The UK has explained that it won’t cut aid to countries because of human rights abuses but will instead redirect its funding.
This according to human rights activist Peter Tatchell who met with Britain’s Secretary of State for International Development, Andrew Mitchell, on Monday.
At the meeting, Tatchell presented a statement signed by over 100 African social justice activists, criticising the UK’s widely reported new aid policy of cutting aid to repressive nations.
“Instead of cutting aid, Britain and other donor countries should divert aid money from human rights abusing governments and redirect it to grassroots, community-based humanitarian projects that respect human rights and do not discriminate in their service provision,” said Tatchell.
“By redirecting aid in this way, abusive governments are punished but poor people are not penalised. They continue to receive the aid they need,” he added.

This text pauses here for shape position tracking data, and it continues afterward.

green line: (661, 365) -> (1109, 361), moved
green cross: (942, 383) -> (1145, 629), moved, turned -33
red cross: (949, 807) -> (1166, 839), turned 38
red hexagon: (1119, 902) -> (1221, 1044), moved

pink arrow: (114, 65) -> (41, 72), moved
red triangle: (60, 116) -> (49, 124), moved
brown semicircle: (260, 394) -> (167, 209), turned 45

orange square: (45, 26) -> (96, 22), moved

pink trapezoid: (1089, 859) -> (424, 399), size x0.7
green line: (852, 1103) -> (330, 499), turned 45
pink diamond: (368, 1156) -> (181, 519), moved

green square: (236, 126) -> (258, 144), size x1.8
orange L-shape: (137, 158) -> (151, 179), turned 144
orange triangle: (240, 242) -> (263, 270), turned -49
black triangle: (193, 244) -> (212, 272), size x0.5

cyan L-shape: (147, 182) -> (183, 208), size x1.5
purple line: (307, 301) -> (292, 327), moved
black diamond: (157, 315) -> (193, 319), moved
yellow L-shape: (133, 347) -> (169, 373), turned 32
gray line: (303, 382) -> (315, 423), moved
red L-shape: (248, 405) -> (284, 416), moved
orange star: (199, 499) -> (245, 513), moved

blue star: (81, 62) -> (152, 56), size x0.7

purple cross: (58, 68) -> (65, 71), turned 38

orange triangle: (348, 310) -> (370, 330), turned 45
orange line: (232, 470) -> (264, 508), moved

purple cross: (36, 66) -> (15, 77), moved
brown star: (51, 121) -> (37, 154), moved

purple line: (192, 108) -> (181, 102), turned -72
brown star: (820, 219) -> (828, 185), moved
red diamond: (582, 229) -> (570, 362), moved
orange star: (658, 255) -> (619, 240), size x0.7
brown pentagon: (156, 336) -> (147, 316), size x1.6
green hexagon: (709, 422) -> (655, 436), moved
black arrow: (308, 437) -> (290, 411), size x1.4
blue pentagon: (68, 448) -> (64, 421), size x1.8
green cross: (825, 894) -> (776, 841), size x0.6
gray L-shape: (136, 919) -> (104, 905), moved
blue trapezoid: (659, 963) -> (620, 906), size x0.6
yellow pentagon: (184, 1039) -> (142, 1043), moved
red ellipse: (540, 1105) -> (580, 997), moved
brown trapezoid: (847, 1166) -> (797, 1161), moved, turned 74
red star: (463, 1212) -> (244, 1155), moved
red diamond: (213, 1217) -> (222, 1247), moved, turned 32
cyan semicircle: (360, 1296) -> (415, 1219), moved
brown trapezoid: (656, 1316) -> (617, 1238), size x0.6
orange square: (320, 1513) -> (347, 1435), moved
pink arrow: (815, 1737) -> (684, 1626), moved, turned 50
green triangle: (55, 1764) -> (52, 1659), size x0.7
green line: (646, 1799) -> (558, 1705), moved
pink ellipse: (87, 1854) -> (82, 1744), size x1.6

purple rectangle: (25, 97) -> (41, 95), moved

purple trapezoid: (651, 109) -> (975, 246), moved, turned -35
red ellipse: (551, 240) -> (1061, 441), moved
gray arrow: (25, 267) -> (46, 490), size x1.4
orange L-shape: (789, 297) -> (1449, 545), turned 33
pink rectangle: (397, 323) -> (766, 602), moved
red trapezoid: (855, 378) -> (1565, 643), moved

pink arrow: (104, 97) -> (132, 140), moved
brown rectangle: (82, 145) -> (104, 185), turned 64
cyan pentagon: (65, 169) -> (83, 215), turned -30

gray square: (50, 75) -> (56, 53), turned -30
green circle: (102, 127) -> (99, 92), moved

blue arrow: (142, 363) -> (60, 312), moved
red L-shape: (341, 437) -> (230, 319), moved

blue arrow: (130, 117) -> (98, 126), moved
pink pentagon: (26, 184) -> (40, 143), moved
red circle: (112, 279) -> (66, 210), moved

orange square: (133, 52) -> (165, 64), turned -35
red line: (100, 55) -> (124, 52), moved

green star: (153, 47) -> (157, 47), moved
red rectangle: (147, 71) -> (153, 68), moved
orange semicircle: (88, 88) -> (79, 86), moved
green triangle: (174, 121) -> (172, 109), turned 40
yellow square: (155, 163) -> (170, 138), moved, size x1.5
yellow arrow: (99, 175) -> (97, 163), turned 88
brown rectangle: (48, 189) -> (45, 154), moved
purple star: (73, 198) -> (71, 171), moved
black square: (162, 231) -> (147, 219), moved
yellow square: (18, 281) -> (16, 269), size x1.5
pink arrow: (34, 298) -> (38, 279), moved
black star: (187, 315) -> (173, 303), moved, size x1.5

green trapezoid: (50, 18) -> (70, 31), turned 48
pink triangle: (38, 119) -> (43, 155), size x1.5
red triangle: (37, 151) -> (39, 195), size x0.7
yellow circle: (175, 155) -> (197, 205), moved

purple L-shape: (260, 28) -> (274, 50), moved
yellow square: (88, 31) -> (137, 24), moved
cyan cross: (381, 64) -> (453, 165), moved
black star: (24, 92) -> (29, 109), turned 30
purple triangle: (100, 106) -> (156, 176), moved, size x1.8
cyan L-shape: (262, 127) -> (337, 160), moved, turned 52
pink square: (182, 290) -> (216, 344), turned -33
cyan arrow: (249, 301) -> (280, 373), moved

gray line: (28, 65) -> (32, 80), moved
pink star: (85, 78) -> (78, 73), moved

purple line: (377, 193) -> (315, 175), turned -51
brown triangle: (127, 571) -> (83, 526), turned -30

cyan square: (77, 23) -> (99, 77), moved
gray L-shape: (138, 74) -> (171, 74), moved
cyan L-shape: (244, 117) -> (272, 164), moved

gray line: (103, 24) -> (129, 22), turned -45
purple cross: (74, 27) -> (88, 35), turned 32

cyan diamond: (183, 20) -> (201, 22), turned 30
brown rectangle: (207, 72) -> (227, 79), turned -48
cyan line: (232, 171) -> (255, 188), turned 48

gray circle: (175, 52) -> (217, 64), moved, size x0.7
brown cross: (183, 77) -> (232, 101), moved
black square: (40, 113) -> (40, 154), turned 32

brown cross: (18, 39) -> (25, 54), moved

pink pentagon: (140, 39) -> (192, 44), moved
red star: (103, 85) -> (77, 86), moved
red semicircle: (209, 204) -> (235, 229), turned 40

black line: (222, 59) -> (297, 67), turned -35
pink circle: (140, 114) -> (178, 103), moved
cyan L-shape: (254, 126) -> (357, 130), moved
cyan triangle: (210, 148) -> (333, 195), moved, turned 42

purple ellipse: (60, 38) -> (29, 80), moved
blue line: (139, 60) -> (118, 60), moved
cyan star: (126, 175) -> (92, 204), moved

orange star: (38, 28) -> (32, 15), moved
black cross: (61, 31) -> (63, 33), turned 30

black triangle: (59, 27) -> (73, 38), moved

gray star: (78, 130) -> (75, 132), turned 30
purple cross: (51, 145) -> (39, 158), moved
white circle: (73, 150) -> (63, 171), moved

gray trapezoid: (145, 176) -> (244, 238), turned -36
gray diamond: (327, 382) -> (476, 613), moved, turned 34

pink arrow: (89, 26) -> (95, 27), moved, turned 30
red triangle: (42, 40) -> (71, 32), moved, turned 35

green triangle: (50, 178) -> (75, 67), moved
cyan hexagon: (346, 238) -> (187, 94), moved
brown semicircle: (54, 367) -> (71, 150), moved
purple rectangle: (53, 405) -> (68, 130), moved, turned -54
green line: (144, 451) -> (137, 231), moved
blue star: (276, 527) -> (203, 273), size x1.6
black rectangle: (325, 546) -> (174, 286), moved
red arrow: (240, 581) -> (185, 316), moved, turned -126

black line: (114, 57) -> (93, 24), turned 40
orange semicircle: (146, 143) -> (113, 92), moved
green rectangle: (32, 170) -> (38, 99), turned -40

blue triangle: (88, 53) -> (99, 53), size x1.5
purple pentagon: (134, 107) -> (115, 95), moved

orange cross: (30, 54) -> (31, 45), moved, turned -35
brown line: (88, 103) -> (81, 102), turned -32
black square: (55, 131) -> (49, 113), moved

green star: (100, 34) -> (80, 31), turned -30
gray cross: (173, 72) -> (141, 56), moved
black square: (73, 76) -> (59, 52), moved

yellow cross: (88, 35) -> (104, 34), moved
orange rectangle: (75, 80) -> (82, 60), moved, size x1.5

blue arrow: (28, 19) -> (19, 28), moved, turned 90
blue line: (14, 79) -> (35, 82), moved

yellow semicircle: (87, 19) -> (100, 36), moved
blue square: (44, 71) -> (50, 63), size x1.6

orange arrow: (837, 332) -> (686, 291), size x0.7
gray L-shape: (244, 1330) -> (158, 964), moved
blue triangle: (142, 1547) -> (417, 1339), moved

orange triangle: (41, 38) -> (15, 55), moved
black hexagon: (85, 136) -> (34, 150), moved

At the meeting, however, Mitchell told Tatchell that his government’s aid policy had been “misrepresented by some media”.
He explained that the UK government has not threatened to cut aid but has said it would “channel it in new directions” if recipient governments failed to meet four requirements: reduce poverty, adhere to human rights, demonstrate good financial management and show accountability to their citizens.
In the case of countries that violate human rights, Britain is, he said, committed to maintaining aid but will divert it from abusive central governments to good practice NGOs, civil society organisations and local government bodies, as it has done in Malawi. There would be no net reduction in aid, he pledged.
Tatchell welcomed the clarification of Britain’s position but urged the government to make it widely known.
“Perceptions are important. It is very damaging to LGBTI communities in developing countries if cuts in vital aid are associated with LGBTI people and western demands for LGBTI equality. This inflames homophobia,” he said.
In October, more than fifty African human rights organisations expressed concerns that the threatened aid cuts would result in a backlash against LGBTI people on the continent.